**EXERCISE DETAILS**
Find each line in the records below that contains the word "grid", and copy it out.

BEGIN DATA TO PROCESS

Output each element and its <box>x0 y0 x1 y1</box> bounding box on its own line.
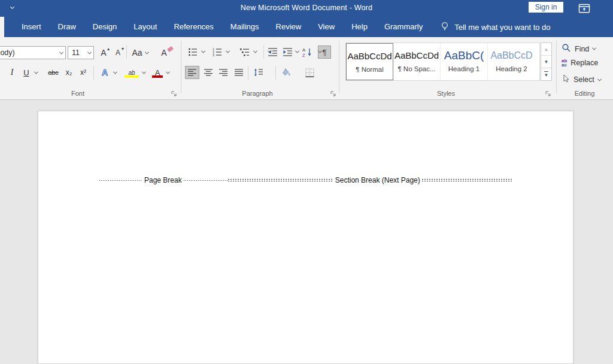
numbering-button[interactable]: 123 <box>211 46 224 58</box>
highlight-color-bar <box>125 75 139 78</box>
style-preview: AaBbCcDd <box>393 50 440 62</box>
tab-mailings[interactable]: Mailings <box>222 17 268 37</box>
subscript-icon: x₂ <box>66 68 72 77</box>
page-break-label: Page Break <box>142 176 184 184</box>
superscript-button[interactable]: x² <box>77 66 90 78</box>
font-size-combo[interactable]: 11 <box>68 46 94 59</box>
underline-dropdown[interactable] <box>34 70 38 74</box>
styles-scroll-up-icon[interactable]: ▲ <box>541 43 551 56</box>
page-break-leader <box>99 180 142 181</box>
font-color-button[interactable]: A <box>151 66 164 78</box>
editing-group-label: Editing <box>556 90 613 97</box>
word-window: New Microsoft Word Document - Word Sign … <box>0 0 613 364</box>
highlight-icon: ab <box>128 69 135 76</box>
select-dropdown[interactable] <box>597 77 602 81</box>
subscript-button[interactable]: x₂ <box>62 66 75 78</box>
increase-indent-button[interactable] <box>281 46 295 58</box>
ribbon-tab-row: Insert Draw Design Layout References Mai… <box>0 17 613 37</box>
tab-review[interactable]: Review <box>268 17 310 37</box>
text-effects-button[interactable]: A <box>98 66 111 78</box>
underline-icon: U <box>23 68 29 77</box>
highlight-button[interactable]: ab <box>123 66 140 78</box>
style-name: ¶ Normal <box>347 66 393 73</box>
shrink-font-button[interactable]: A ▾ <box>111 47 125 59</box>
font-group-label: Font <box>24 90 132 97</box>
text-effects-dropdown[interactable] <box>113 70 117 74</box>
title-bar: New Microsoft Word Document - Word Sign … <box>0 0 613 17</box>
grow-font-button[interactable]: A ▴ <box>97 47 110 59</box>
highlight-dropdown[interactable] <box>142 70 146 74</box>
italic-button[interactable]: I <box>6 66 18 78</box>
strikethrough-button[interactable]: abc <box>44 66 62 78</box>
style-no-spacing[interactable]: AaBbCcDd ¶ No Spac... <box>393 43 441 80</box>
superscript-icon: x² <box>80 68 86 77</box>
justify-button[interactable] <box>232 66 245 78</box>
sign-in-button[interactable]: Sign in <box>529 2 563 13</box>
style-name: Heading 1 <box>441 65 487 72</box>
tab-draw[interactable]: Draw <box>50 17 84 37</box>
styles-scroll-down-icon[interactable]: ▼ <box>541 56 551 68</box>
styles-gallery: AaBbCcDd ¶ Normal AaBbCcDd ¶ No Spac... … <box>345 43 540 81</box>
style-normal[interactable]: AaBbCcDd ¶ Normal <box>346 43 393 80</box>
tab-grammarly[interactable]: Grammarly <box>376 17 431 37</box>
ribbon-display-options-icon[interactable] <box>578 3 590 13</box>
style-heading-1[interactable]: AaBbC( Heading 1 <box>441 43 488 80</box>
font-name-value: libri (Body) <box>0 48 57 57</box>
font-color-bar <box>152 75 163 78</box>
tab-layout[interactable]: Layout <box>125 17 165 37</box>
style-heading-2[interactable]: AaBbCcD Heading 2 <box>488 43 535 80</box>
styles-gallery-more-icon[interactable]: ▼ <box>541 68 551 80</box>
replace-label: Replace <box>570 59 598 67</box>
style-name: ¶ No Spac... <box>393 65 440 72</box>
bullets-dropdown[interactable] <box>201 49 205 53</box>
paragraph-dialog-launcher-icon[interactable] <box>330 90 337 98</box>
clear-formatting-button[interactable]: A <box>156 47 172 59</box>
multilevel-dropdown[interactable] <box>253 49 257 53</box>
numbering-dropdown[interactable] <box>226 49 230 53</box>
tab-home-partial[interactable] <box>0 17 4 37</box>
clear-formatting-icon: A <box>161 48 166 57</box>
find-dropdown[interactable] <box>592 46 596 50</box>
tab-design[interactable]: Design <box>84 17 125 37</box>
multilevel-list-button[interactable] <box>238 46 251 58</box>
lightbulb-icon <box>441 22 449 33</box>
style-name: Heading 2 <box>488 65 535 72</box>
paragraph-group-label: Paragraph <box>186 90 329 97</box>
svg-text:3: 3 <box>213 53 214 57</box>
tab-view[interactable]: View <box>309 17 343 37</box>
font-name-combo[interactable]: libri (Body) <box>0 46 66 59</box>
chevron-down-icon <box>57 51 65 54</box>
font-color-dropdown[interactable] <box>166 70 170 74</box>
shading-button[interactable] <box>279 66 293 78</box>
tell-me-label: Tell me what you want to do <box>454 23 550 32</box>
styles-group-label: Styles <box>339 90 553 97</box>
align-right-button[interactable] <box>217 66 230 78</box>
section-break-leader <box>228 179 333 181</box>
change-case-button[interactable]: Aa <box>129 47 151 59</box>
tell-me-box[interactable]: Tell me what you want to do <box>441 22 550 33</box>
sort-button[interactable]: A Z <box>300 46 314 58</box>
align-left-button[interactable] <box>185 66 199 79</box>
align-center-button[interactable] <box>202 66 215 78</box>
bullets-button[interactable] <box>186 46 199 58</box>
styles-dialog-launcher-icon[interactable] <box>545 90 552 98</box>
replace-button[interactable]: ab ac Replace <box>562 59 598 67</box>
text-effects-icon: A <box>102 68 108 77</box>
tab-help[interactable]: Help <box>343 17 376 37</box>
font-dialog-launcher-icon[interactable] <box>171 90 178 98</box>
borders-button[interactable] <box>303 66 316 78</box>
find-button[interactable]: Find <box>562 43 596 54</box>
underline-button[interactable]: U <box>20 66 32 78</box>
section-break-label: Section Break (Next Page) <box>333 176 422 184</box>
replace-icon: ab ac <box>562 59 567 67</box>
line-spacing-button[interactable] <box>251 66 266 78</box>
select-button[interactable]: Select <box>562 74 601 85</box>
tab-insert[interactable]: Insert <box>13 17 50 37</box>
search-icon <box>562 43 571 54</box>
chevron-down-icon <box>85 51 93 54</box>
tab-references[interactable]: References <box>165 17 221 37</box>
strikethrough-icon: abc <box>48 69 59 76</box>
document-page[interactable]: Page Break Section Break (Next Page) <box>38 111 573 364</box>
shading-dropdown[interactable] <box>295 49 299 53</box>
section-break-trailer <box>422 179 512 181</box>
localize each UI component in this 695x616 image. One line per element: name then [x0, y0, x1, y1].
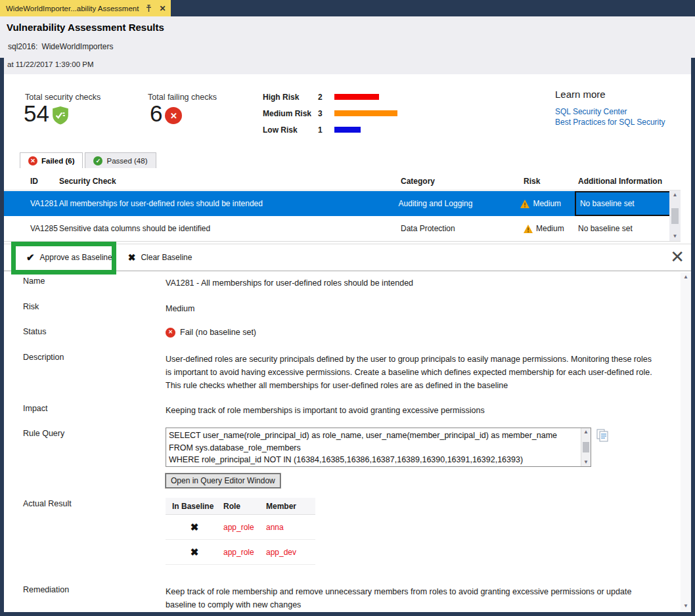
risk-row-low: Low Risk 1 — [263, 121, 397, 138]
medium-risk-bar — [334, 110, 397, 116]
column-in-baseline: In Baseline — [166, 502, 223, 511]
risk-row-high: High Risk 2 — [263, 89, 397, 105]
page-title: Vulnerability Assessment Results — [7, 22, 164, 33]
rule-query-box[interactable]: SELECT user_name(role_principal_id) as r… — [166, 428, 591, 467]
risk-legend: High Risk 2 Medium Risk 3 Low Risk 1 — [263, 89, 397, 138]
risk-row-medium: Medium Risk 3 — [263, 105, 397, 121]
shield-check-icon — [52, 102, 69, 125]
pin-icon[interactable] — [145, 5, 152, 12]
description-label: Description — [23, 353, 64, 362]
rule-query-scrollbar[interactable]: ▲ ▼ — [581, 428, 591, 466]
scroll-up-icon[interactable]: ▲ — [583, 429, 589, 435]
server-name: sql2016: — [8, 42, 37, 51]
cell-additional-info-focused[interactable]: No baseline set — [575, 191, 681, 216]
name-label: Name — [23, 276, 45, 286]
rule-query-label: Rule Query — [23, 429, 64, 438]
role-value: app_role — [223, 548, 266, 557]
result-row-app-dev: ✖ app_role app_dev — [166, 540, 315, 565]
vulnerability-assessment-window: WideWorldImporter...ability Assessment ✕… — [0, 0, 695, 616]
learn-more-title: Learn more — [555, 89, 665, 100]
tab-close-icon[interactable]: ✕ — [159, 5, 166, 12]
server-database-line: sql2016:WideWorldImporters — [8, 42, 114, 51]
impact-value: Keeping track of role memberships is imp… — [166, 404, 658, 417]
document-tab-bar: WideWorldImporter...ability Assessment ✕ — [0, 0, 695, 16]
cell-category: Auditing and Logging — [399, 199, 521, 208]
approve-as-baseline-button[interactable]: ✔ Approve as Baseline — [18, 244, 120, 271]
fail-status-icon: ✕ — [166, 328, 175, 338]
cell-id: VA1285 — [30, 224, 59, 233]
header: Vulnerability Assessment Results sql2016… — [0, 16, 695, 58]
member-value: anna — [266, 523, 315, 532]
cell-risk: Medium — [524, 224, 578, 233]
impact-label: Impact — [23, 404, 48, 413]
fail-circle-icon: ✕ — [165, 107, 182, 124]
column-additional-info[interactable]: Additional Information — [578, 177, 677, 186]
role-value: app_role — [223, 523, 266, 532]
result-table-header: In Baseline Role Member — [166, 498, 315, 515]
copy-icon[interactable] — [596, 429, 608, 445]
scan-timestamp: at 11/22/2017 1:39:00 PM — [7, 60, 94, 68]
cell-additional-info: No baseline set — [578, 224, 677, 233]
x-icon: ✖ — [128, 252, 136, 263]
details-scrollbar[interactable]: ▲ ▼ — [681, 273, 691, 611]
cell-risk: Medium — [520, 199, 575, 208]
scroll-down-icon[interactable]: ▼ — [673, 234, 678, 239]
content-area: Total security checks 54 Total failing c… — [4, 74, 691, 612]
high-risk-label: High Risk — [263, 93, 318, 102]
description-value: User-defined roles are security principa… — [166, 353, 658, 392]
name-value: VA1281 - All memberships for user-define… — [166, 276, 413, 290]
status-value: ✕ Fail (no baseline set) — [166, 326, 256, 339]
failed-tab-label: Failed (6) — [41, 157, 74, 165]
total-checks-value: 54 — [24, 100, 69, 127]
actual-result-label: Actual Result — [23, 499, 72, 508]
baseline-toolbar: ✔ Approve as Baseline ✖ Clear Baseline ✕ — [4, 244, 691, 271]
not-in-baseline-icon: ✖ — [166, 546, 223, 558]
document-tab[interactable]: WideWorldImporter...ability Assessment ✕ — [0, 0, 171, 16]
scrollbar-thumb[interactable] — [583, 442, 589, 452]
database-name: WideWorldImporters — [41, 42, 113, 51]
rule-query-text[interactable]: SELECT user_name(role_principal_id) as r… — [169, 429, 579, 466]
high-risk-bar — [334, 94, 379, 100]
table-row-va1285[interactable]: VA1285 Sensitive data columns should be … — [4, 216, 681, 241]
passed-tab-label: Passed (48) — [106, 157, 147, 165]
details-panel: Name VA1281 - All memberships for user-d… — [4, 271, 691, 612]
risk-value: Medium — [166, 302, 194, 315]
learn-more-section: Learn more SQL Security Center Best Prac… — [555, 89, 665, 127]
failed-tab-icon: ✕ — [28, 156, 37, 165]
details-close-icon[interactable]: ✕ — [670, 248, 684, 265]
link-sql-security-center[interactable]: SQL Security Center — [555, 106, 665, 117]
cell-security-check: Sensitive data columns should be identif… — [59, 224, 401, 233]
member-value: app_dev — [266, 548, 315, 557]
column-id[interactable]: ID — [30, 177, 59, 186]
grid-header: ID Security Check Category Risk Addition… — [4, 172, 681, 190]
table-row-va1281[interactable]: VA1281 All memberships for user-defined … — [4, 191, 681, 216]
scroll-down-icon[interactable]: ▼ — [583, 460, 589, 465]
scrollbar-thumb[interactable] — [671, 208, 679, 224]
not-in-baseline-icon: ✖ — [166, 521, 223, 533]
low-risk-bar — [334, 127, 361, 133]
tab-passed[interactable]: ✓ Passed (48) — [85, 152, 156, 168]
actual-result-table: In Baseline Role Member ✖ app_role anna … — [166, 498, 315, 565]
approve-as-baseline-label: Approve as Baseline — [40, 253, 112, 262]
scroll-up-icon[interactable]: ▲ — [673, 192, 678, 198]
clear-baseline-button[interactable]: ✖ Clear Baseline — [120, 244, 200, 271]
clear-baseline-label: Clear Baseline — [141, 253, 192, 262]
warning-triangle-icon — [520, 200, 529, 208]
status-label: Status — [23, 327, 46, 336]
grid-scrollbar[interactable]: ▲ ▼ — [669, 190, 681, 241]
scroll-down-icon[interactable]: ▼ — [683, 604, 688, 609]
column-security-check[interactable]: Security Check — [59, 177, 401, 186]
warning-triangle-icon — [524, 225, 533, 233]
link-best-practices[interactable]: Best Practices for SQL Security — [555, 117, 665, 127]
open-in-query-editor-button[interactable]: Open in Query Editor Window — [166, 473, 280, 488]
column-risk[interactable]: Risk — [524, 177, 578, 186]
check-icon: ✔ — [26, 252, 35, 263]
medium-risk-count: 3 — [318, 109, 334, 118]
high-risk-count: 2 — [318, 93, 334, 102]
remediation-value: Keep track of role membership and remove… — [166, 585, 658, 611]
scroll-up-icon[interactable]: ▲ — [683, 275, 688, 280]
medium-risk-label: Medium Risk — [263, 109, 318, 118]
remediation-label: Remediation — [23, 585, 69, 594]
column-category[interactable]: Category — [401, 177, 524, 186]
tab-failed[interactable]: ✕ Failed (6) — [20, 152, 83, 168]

END DATA TO PROCESS

**OUTPUT FOR THIS EXERCISE**
grid-header: ID Security Check Category Risk Addition… — [4, 172, 681, 190]
grid-scrollbar[interactable]: ▲ ▼ — [669, 190, 681, 241]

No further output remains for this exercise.